A Darker Shade of Magic by V.E. Schwab 

This falls into that notquitebutkindofis catagory of Urban Fantasy like Anno Dracula. And it’s London. Again. But a different version of London than Neverwhere, and more similar (occasionally) to the Anno Dracula one. I love Schwab’s writing, and this series is no exception. Through Shades of Magic, we see three different versions of London, each as different as the last, with their own touches, yet overlayed with that sense of the city.

Fables, Vol. 1: Legends in Exile

Reviews: Volume 1 / Volume 2 / Volume 3

Of course there was going to be at least one graphic novel on this list. Fables does Urban Fantasy really well, blending fairy tale and folklore characters in with modern-day New York, the backdrop of the city offering a playground for these characters as they deal with their problems while trying to keep themselves hidden. Three volumes in and I’m still really enjoying it.
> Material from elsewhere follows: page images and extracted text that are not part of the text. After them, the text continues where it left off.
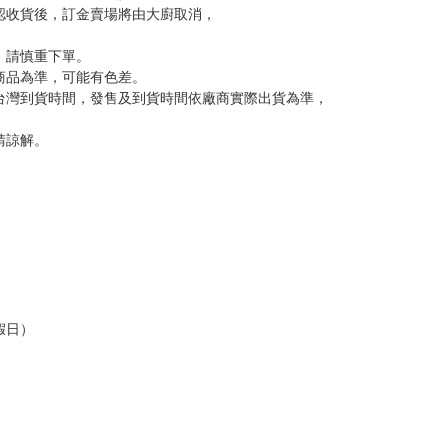
認收貨後，訂金賣場將由大廚取消，
，請慎重下單。
商品為準，可能有色差。
台灣到貨時間，發售及到貨時間依廠商實際出貨為準，
請諒解。
假日）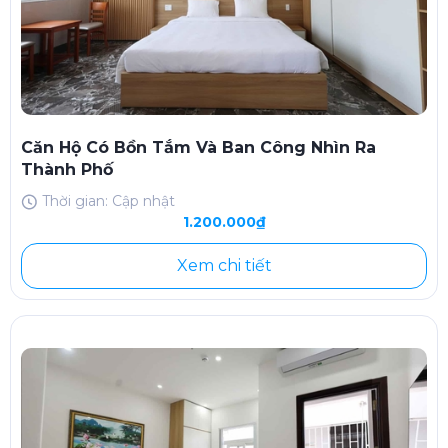
Căn Hộ Có Bồn Tắm Và Ban Công Nhìn Ra
Thành Phố
Thời gian: Cập nhật
1.200.000₫
Xem chi tiết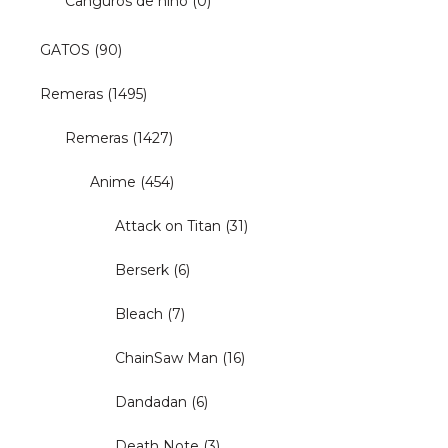
Canguros de niño
(0)
GATOS
(90)
Remeras
(1495)
Remeras
(1427)
Anime
(454)
Attack on Titan
(31)
Berserk
(6)
Bleach
(7)
ChainSaw Man
(16)
Dandadan
(6)
Death Note
(3)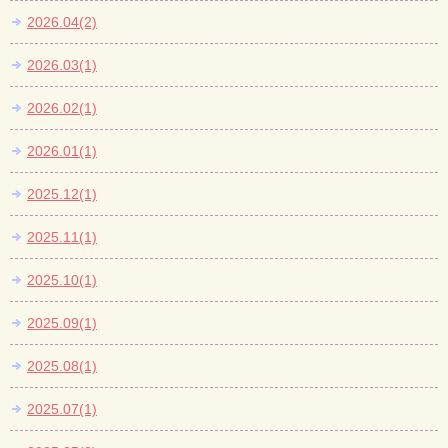
2026.04(2)
2026.03(1)
2026.02(1)
2026.01(1)
2025.12(1)
2025.11(1)
2025.10(1)
2025.09(1)
2025.08(1)
2025.07(1)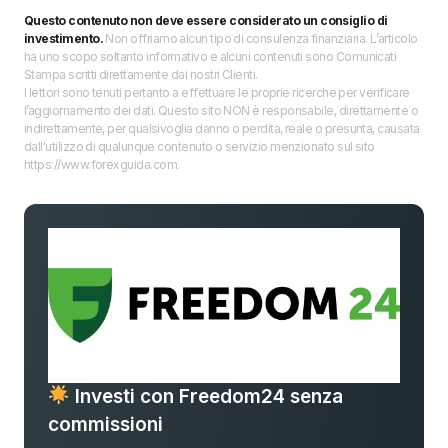
Questo contenuto non deve essere considerato un consiglio di
investimento.
Non offriamo alcun tipo di consulenza finanziaria. L’articolo
ha uno scopo soltanto informativo e alcuni contenuti sono Comunicati
Stampa scritti direttamente dai nostri Clienti.
I lettori sono tenuti pertanto a effettuare le proprie ricerche per verificare
l’aggiornamento dei dati. Questo sito NON è responsabile, direttamente o
indirettamente, per qualsivoglia danno o perdita, reale o presunta, causata
dall'utilizzo di qualunque contenuto o servizio menzionato sul sito
https://www.forexguida.com.
Investi con Freedom24 senza
commissioni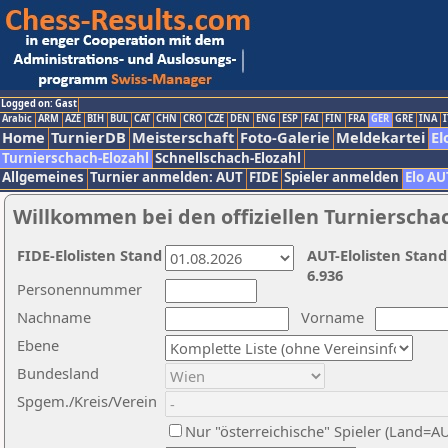
Logged on: Gast
Arabic
ARM
AZE
BIH
BUL
CAT
CHN
CRO
CZE
DEN
ENG
ESP
FAI
FIN
FRA
GER
GRE
INA
I
Home
TurnierDB
Meisterschaft
Foto-Galerie
Meldekartei
El
Turnierschach-Elozahl
Schnellschach-Elozahl
Allgemeines
Turnier anmelden: AUT
FIDE
Spieler anmelden
Elo AU
Willkommen bei den offiziellen Turnierscha
FIDE-Elolisten Stand
AUT-Elolisten Stand
6.936
Personennummer
Nachname
Vorname
Ebene
Bundesland
Spgem./Kreis/Verein
Nur "österreichische" Spieler (Land=A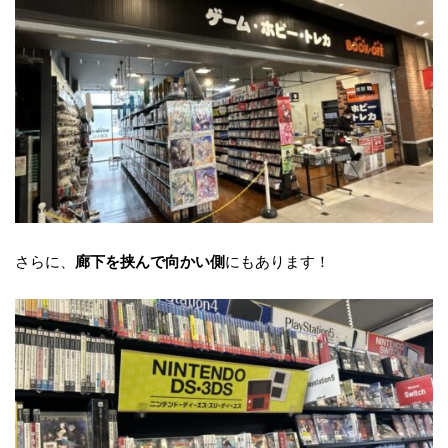
さらに、
にもあります！
廊下を挟んで向かい側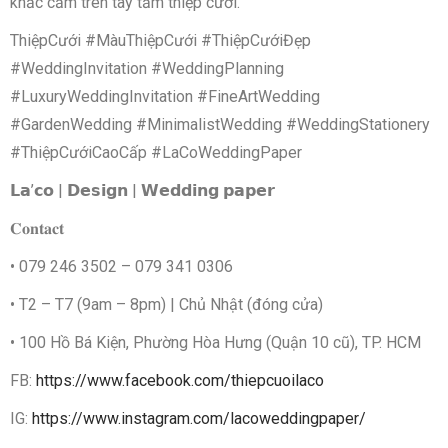
khắc cầm trên tay tấm thiệp cưới.
ThiệpCưới #MàuThiệpCưới #ThiệpCướiĐẹp
#WeddingInvitation #WeddingPlanning
#LuxuryWeddingInvitation #FineArtWedding
#GardenWedding #MinimalistWedding #WeddingStationery
#ThiệpCướiCaoCấp #LaCoWeddingPaper
𝗟𝗮’𝗰𝗼 | 𝗗𝗲𝘀𝗶𝗴𝗻 | 𝗪𝗲𝗱𝗱𝗶𝗻𝗴 𝗽𝗮𝗽𝗲𝗿
𝐂𝐨𝐧𝐭𝐚𝐜𝐭
• 079 246 3502 – 079 341 0306
• T2 – T7 (9am – 8pm) | Chủ Nhật (đóng cửa)
• 100 Hồ Bá Kiện, Phường Hòa Hưng (Quận 10 cũ), TP. HCM
FB:
https://www.facebook.com/thiepcuoilaco
IG:
https://www.instagram.com/lacoweddingpaper/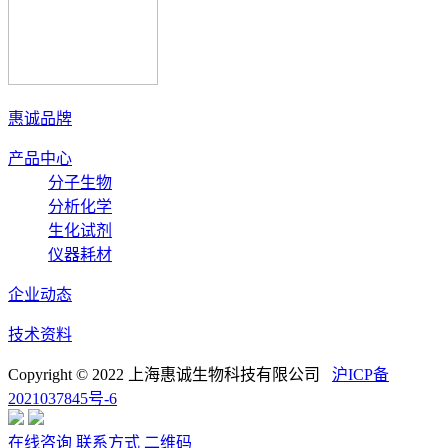
惠诚品牌
产品中心
分子生物
分析化学
生化试剂
仪器耗材
企业动态
技术资料
Copyright © 2022 上海惠诚生物科技有限公司
沪ICP备
2021037845号-6
在线咨询
联系方式
二维码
Rivers of London by Ben Aaronovitch

And back to London! This is definitely a series I need to pick back up again – I read the first two and really enjoyed them! Another great use of London’s unique features, it feels spiritually linked to Neverwhere but still fairly different, and has that Urban Fantasy ‘investigative protagonist’ sense to the series. It’s definitely the kind of Urban Fantasy that makes me feel we need a subgenre within this subgenre with the way some UF books combine crime and UF (Paranormal Procedural, anyone?)

The City We Became by N.K. Jemisin


An urban fantasy where the city itself is personified. This book should be on any top UF list – Jemisin is an excellent writer and I have not yet come across something of hers I haven’t loved. This one especially is brilliant in the way it tackles UF as a genre as well as sticking two fingers up to Lovecraft. A brilliant book.

May Day by Josie Jaffrey


We end with May Day, the first in the Seekers series and featuring Jack Valentine, a vampire detective. This falls into that same sort of Paranormal Procedural book as Rivers, and it’s a really good one. If you enjoy the UF that has more of a mystery at its core that the characters have to solve, I definitely recommend this one.

Are you an Urban Fantasy fan? If you have any recommendations, I’d love to hear them!